The Picture of Little T.C. in a Prospect of Flowers

About childhood and innocence

This pastoral poem deals with childhood and innocence. It is playful but there is an underlying ambiguity, as the poet looks ahead and sees the little girl growing up and losing her innocence. He is both looking at her directly, perhaps from his memory of her, and looking at a picture of her. So she is not there in person for him to talk to. There is therefore not quite the naturalness we might suppose at first, since he is addressing a copy of her, the artificial, not the real child. ‘Artifice' therefore becomes part of the ambiguity, part of the loss of innocence.

Flowers

Nymph by DJ Chakalov, available through Creative CommonsThe flowers are the central image of the poem. We are reminded of Marvell's The Coronet, where the weaving of flowers was a sign of the making of poetry. Little T.C. is a ‘Nimph', a semi-divine maiden in Greek pastoral mythology. The grass is ‘green', suggesting innocence as well as lush nature. She tames the wilder flowers and ‘gives them names'. The poet is echoing the role of Adam in naming the living creatures in the Garden of Eden, that of naming (Genesis 1:28; Genesis 2:19-20). However, she will only play with the roses, the symbol of love.

What lies ahead?

The poet thinks ahead. For what purpose was she born? He uses mythological language referring to ‘the Gods' and Cupid (‘wanton Love'). Her ‘chaster Laws' will tame Cupid's lasciviousness, but in doing so, she will become an ‘Enemy of Man' , where ‘Man' really does mean ‘male' rather than ‘human'. The language is of power (‘her command severe'), which is enlarged upon in the third stanza: ‘those conquering Eyes', ‘glancing wheels', ‘Triumph', ‘thy Glories'. She is going to be very beautiful when she grows up, and the poet knows it. Best for him to get in her good books now, before it is too late. In the battle of love, her suitors will have no chance: they will be trampled on and left for dead!

The symbolism of the flowers

The poet then returns to the present, and what a dramatic contrast! Everything in the garden is benefiting from her presence. He launches a series of hyperbolic conceits detailing what she should now do: ‘Reform the errours of the Spring', by giving the tulips a scent, taking the thorns out of rose-bushes, and allowing violets to flower for much longer. Each hyperbole uses significant flower symbolism. Tulips are pretty but without a scent. 2 Corinthians 2:15 suggests we need a scent, ‘an aroma of life'. Roses make bleed those who try to pluck them: to take thorns away would be to render them innocent. Violets are a symbol of modesty: to make them last longer means to hope that T.C. will retain her modesty for longer. So the ‘errours' are really the errors waiting for her as she grows up, her ‘fall' from innocence.

A final plea

The final plea in the last stanza is for her to gather flowers but not the buds. He echoes the Cavalier poet Robert Herrick's ‘Gather ye rosebuds while ye may', only to deny it. Do not ‘seize the day', even though that is what he, as male lover, wanted in To his Coy Mistress. Now, speaking in the role of an older man, he wants her to stay ‘coy'. If not, he fears Flora, the goddess of flowers in Greek mythology, will take revenge and ‘Nip in the blossome all our hopes and Thee.' As the crime is ‘to kill her infants', Marvell is thinking sombrely of the possibility that she may die young, rather than simply of an early loss of virginity or innocence. It is a dark note on which to finish. However, in an age where the majority of children never reached adulthood, it is a very real prayer. The ultimate enemy is not loss of innocence, but death itself.
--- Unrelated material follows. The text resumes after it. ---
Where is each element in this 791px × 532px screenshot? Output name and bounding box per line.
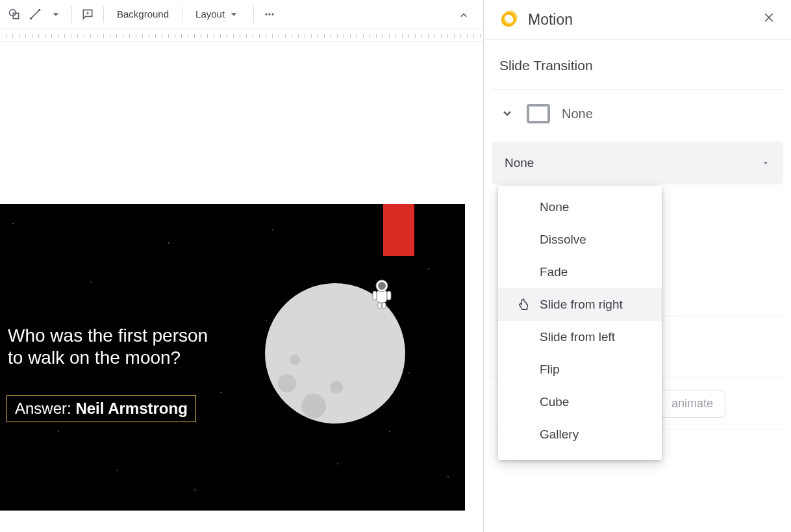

Investigating The Picture of Little T.C.
  • Read through Marvell's The Picture of little T.C.
    • What does ‘his Bow broke and his Ensigns torn' refer to?
    • Why does he call her ‘young beauty of the Woods'?
    • How does Marvell convey his ambivalent feelings?
  • How can childhood innocence be vulnerable?

(see Themes and significant ideas > The Loss of Innocence; Being Human).